Limitations of this study are largely a result of its retrospective nature and small sample size. This may lead to bias regarding patient selection, variable response assessments and documentation, inconsistent follow-up, and inability to account for systemic burden of disease in many cases. Due to inconsistent documentation we are also unable to account for performance status as a potential confounder of survival and clinical outcomes. Moreover, this series includes only patients seen by and treated with RT and does not account for patients for whom RT was not recommended at initial consultation as well as patients never referred for RT.

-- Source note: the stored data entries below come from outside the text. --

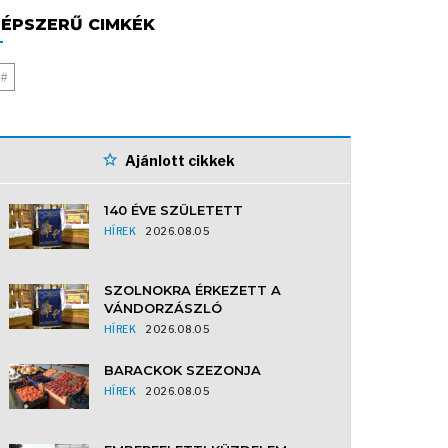
ÉPSZERŰ CIMKÉK
#
Ajánlott cikkek
140 ÉVE SZÜLETETT
HÍREK
2026.08.05
SZOLNOKRA ÉRKEZETT A
VÁNDORZÁSZLÓ
HÍREK
2026.08.05
BARACKOK SZEZONJA
HÍREK
2026.08.05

Regardless of such limitations, we assert that our analysis offers a valuable clinical paradigm that providers can use to categorize patients and guide clinical decision making. As CNS involvement is rarely encountered in patients with myeloma, of whom only a subset are referred for consideration of RT, few large experiences have been reported. This work adds to the clinical literature by not only redemonstrating poor outcomes associated with CNS relapses, but also developing a useful clinical system to help understand which patients may benefit from RT. Differentiating CNS disease from other head and neck presentations of myeloma offers a simple heuristic that physicians can employ to counsel patients and advise colleagues on the utility of RT. We hope to collaborate in a multi-institutional setting to expand the cohort and retest our hypothesis with a broader patient population.

Conclusions

CNS myeloma is a rare diagnosis with a poor prognosis. Clinical presentations of myeloma in the head and neck differ in terms of symptoms and prognosis. Patients with LMD or BM may not strongly benefit from RT either in terms of clinical response or survival. Moreover, RT may delay next-line systemic therapy and expose patients to potential RT-related toxicities. Therefore, a reasonable alternative option may be supportive care or a short palliative RT course, as these patients do now show any dose-response trend. Alternatively, patients with CN or lesions approaching critical neurologic structures can have significantly better survival and may benefit from courses of at least 15 to 20 Gy. Thus, when evaluating a patient with myeloma involving the head, identifying the extent and symptoms of disease can help radiation oncologists determine whether treatment may benefit the patient and, if so, what dose to prescribe.

Acknowledgments

The authors would like to thank the Abramson Cancer Center clinical informatics team for their assistance in collecting data for this study, as well as the Perelman School of Medicine Center for Clinical Epidemiology and Biostatistics for their review of this manuscript.